EXCLUSIVE: Britain's gross national debt reached £2.5trillion pounds at the end of last year with economists warning the UK's debt to GDP ratio has never been as high in peacetime.


The United Kingdom's national debt could rise to £3trillion within two or three years, an expert warned. The latest figures show the Government racked up debts totalling £2.5trillion at the end of 2022, equivalent to 101 percent of gross domestic product (GDP), according to the Office for National Statistics.

In the fourth quarter of last year alone net borrowing was £55.9billion, which is equal to 8.7 percent of GDP.

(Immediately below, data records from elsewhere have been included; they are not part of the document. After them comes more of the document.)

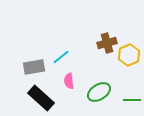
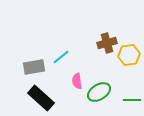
yellow hexagon: rotated 15 degrees clockwise
pink semicircle: moved 8 px right
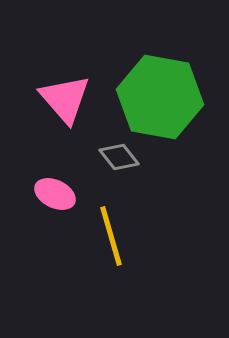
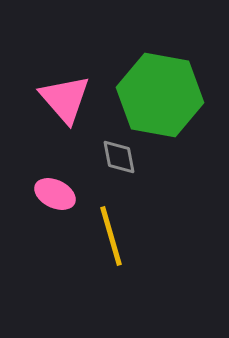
green hexagon: moved 2 px up
gray diamond: rotated 27 degrees clockwise
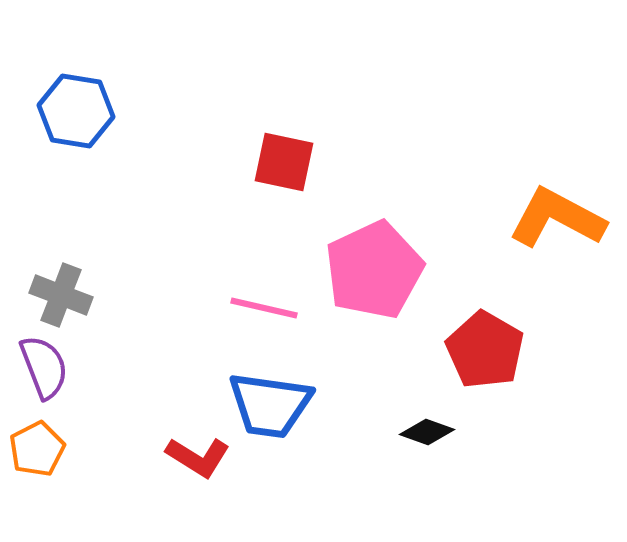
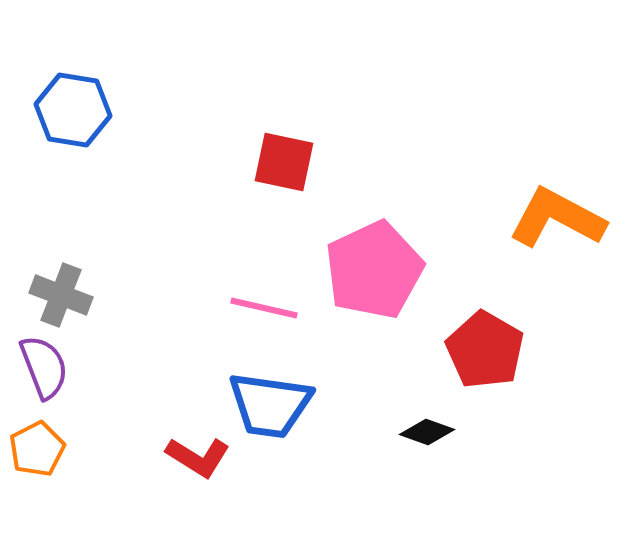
blue hexagon: moved 3 px left, 1 px up
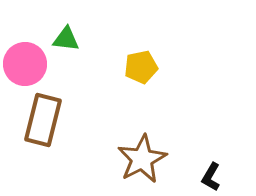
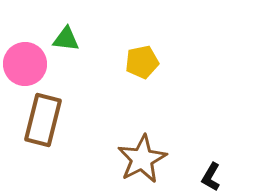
yellow pentagon: moved 1 px right, 5 px up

Dr Jo Michell, Associate Professor of Economics at the University of the West of England told Express.co.uk Britain's national debt will certainly reach £3trillion.

He added: "But it's difficult to predict exactly when. If there was another big shock like the 2008 crisis or the pandemic it could be in the next two or three years.

"In the absence of big shocks, I'd estimate between five and seven years - by 2030."

Professor Sambit Bhattacharyya, Head of Economics at the University of Sussex Business School, told Express.co.uk that Britain's national debt has never been as high in peacetime.

He said: "The UK’s national debt is currently around £2.5trillion in real terms. It could rise to £3trillion over the next decade.

"The rate of growth of national debt depends on the state of the economy. A sharp recession next year would increase the rate of growth of national debt." [Borrowing to live, increases the carbon footprint of the country and the workers who have to work harder to pay more taxes, that the government are squandering - leading to global warming, the world over. A burden for children tomorrow.]

He added the UK’s national debt relative to the size of its economy measured by its debt to GDP ratio is now over 100 percent.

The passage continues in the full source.